(Data excerpts)
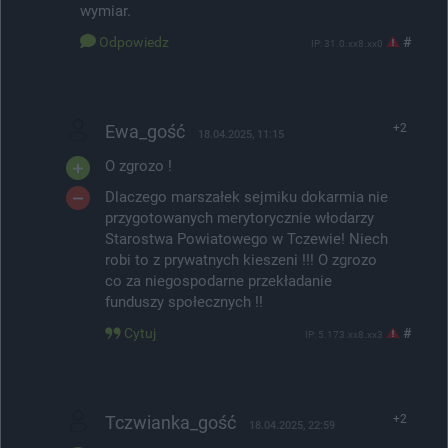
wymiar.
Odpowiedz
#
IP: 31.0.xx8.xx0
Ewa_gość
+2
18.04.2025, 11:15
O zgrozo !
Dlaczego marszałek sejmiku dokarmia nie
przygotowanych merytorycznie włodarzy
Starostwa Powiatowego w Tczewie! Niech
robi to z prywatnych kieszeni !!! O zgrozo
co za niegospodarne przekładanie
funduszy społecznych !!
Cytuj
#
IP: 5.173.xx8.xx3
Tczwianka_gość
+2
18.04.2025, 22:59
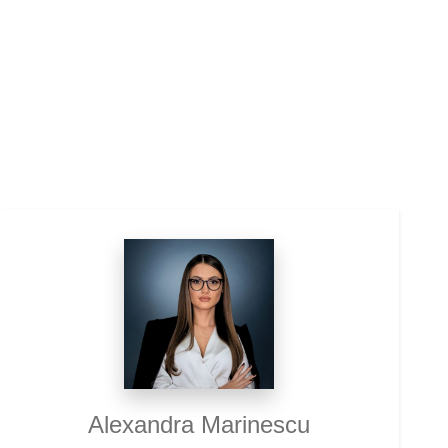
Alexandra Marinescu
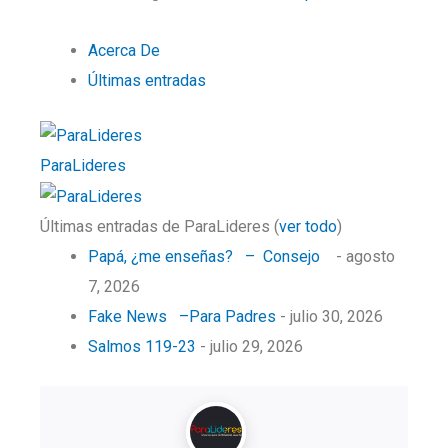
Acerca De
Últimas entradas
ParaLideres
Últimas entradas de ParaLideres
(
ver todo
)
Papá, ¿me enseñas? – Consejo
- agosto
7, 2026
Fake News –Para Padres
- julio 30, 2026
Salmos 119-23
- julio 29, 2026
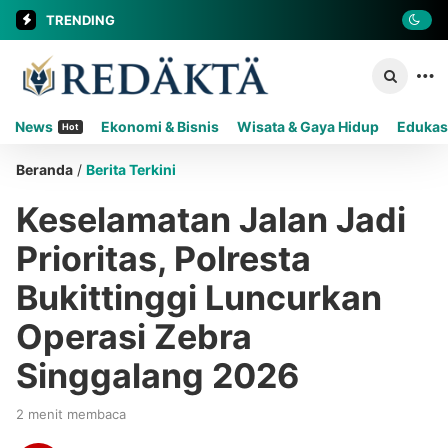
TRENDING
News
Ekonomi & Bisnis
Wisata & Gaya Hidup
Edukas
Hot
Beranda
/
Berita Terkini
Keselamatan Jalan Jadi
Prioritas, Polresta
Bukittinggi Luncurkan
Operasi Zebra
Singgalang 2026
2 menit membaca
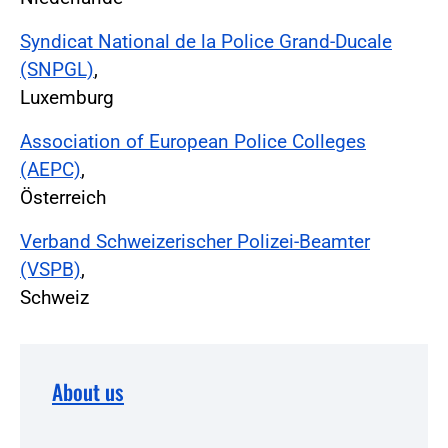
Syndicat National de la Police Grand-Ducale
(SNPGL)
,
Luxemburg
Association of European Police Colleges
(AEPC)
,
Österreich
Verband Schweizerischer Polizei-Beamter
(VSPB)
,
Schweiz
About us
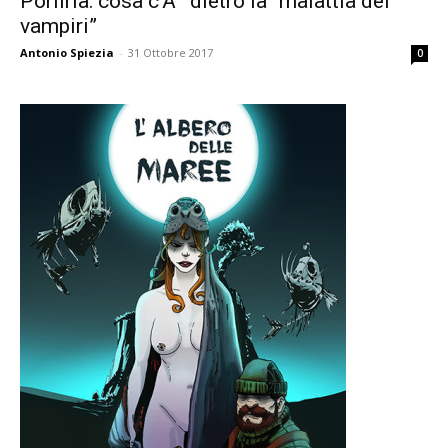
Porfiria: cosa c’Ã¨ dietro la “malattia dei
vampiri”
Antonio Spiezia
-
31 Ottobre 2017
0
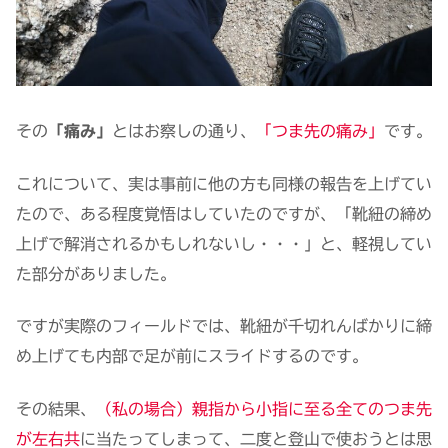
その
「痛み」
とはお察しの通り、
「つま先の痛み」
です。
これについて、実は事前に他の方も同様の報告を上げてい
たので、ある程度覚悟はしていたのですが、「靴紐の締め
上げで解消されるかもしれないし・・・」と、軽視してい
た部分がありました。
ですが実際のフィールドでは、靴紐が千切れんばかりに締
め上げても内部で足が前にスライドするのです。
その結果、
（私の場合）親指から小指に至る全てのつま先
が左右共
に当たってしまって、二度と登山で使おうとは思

--

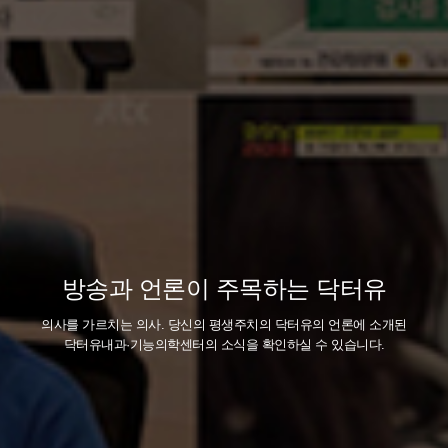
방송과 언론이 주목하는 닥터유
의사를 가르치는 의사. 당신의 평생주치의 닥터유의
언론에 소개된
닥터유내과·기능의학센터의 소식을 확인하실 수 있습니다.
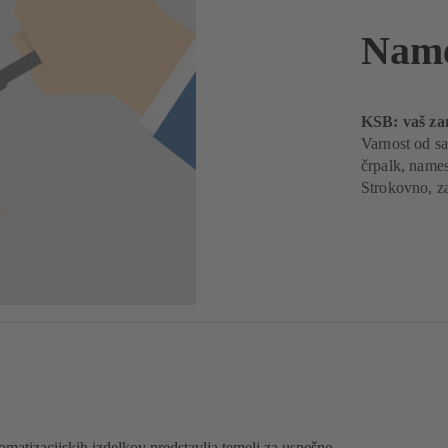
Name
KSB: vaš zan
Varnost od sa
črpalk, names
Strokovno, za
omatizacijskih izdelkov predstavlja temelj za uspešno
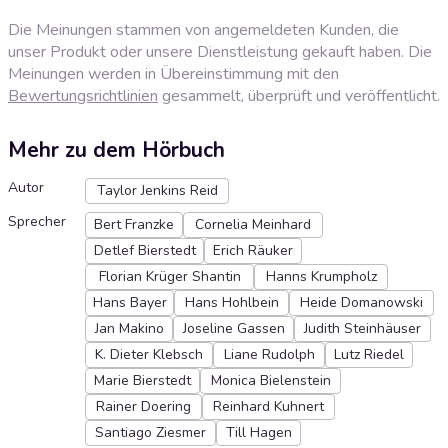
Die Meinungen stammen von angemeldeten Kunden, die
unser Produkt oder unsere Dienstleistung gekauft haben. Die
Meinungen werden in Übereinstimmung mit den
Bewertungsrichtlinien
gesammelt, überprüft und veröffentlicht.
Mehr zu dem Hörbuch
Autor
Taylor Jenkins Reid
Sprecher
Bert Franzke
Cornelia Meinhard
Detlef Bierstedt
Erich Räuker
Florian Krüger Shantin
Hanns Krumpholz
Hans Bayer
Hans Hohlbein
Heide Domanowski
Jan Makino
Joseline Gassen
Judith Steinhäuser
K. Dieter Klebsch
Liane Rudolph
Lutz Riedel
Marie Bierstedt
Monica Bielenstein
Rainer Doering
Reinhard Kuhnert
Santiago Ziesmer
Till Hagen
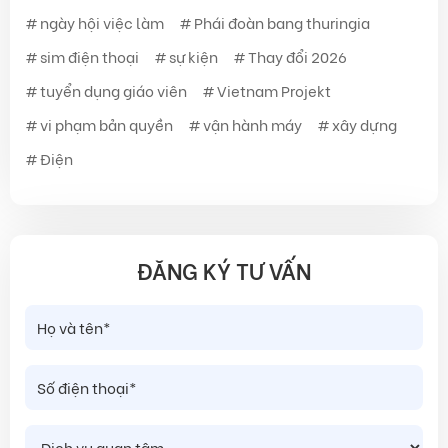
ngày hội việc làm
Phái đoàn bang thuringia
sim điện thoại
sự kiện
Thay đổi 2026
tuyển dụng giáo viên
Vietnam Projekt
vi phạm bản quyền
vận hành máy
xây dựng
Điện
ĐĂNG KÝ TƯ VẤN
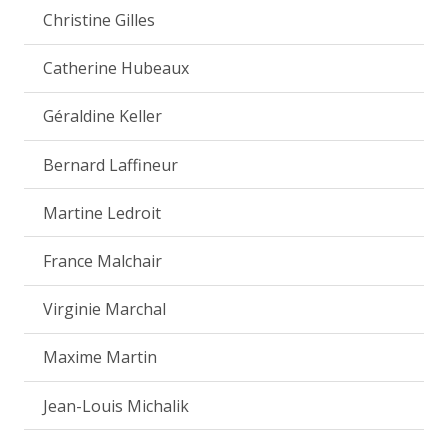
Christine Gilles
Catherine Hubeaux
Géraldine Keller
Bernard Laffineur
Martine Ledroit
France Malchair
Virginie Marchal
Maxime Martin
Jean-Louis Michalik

---

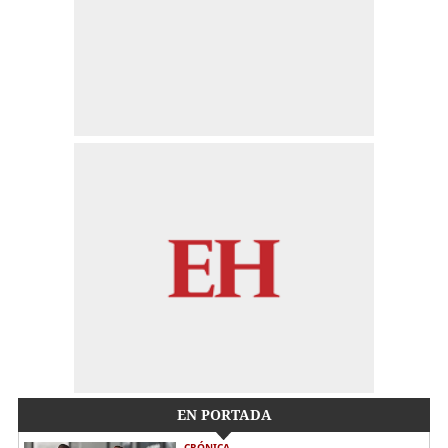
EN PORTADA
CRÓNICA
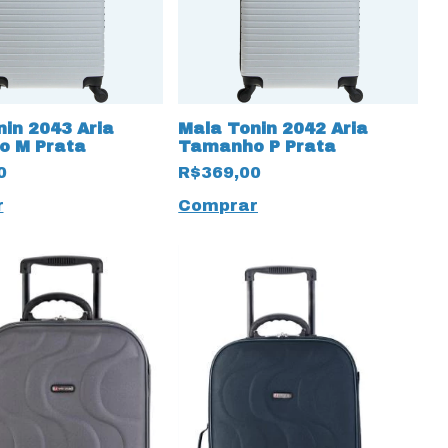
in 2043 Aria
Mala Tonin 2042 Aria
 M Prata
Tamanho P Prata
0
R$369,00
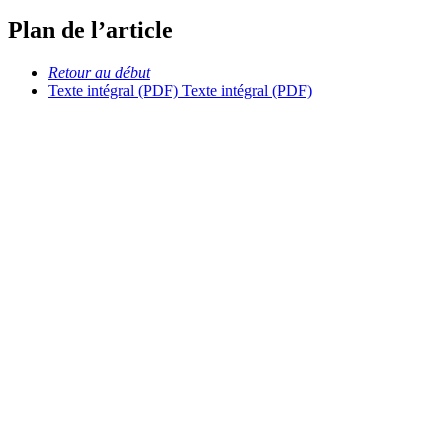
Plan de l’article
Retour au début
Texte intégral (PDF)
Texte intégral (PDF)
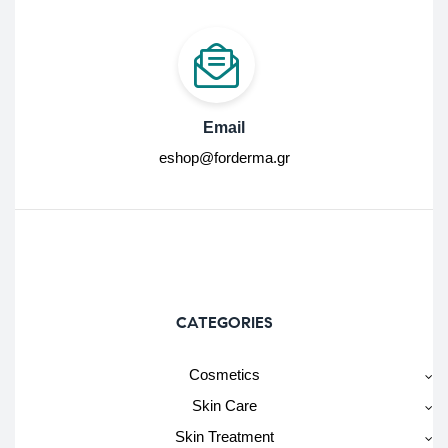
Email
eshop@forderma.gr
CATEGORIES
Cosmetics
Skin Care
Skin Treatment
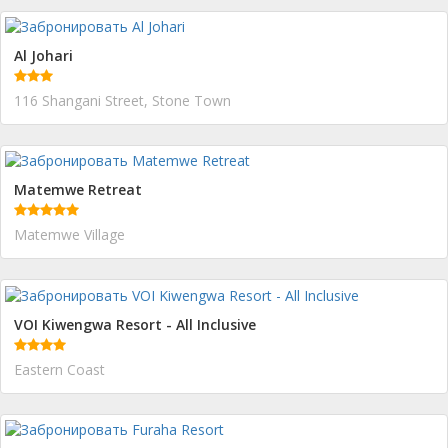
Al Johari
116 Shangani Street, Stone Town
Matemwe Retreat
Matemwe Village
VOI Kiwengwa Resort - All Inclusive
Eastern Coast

-- REQUIREMENT --
A verbatim transcription is needed of the lines above, starting at the line with "Virginie Marchal" and ending at the line with "Jean-Louis Michalik", both included, and of nothing else.

-- EXERCISE ANSWER --
Virginie Marchal
Maxime Martin
Jean-Louis Michalik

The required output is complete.